In China major steps are taken towards a society in which citizens are continuously monitored, monitored and assessed. A social score must ensure that one is waiting for the traffic light, often visits family and shows up at work on time. Violations result in penalty points and thus a lower score with which you are less entitled to a good job or an apartment. It is still optional now, but by 2020 the Chinese citizen will no longer escape it. De Volkskrant writes in an article about Chinese technology that we are still ‘wary’ in terms of technological progress in the West. A remarkable choice of words, because it suggests that China is on the right path and that we do not dare ‘yet’. Nonsense, because the developments in China are striking and leave little of the concept of privacy as we know it and to which we, rightly, attach great value. I sincerely wonder if we are heading in the same direction as China, and whether it is time to oppose the developments.
Totalitarian and privacy-free
In pop culture, societies such as the future China are described with horror. Examples of such as 1984, Blade Runner, We and The Circle. Stories such as these describe a daring society in which technology shapes daily life, resulting in a totalitarian state in which a lack of privacy and freedom becomes reality. Dystopian stories like these speak to the imagination of a large audience, precisely because there is always a core of truth and real threat in the situation that is outlined. The situation today is already significantly different from the situation of 20 years ago. Anno 2018 anyone with a smartphone can film each other. This happens even though with drones. This has already led to a shift in the privacy boundary of modern man. We have become accustomed to it more and more and do not necessarily have it, until it goes too far. Think for example of the topless woman on the Amsterdam Gay Pride. A video of her was on the internet in no time. You may wonder if she should have taken this into account, but the fact remains that her privacy has been violated. How free are you in modern society?

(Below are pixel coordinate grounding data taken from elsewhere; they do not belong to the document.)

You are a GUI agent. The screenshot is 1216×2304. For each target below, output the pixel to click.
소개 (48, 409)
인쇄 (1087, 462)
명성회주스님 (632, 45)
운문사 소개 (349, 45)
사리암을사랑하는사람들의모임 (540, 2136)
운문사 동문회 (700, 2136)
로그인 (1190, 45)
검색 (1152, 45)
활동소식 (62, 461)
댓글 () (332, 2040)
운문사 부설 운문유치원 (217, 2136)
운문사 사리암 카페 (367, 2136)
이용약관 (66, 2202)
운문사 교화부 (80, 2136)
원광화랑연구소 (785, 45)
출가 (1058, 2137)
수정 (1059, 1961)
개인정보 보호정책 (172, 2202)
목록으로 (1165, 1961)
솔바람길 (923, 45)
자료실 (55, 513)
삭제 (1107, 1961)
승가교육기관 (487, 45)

Boundaries are fading and standards are shifting. That indicates the previous example. However, this is so gradual that one simply adapts to the new standards in the long term and actually takes them for granted. Is an individual able to oppose it at all? This is certainly not the case in China. Citizens in China are not able to really resist the speed with which government and tech companies change society. That is where the new standard is imposed and perhaps that is why ‘we in the west’ are so ‘hesitant’. I dare to say that our society is slowly becoming more and more like what is becoming reality in China. It’s going so slowly that we might only realize it when it’s that far. I wonder if there is going to be a limit somewhere or that everyone will passively face his new fate.

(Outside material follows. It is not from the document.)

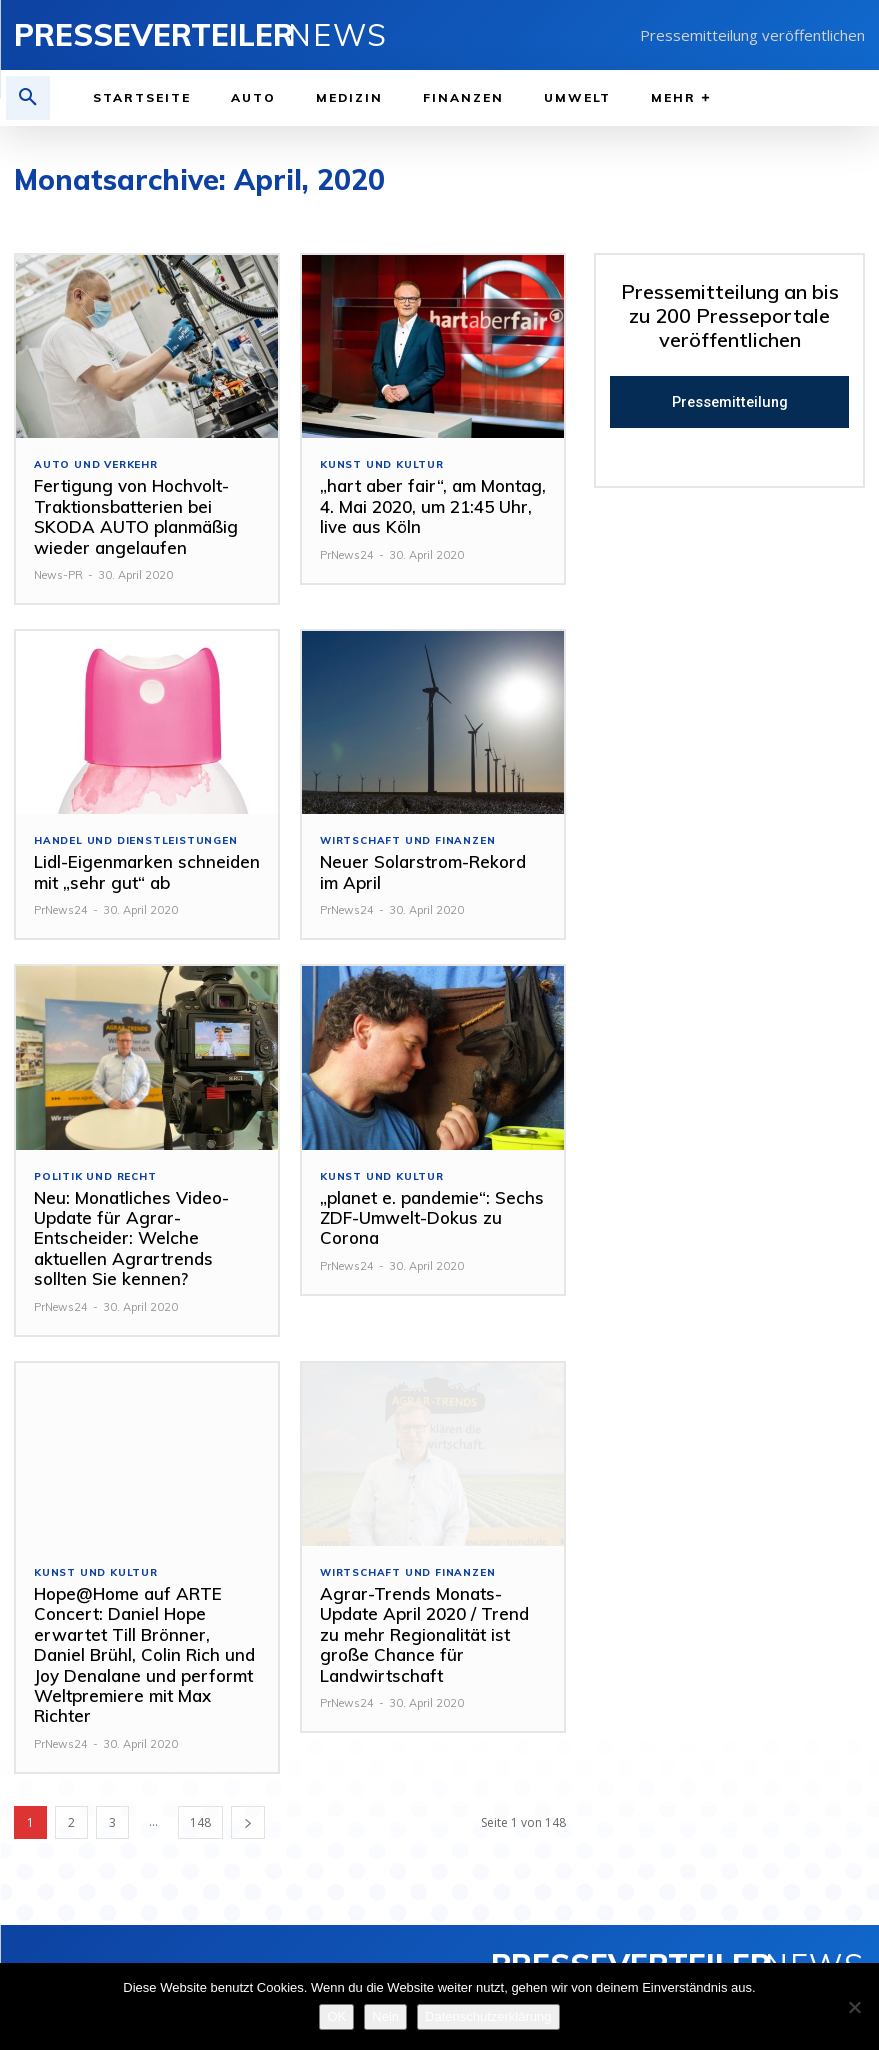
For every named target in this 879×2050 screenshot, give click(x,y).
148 (200, 1822)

De Volkskrant suggests that we are hesitant. Is there technophobia in the West, the fear of technology and a lack of trust? On the contrary. Developments here also go faster than the consumer or citizen knows how to adjust. We get voice assistants into our living room, before we see the point of it. We philosophically discuss the applications of blockchain and cryptos, but that is largely the case. Modern technology has a tendency to make our lives easier, more productive, more secure and safer. We use activity trackers to stay healthy and as a result we walk around the whole day. A modern slave of technology.
Really useful applications of new technologies often become apparent only after they have been put on the market. Take Boston Dynamics, for example. This company will soon sell robotic dogs, Nu.nl reports. In this article literally states: “It is not clear what kind of applications the company has in mind.” Nevertheless, we have all kinds of expectations and it is applauded. I hope that people have seen the [BlackWar episode in which exactly such a dog comes into action. To get back to the core: there is no question of technophobia in the West. And I certainly do not exclude that we are facing a Chinese reality. I wonder how you look at it. Is it time to revolt and draw limits? Or do you mainly see advantages in technological progress?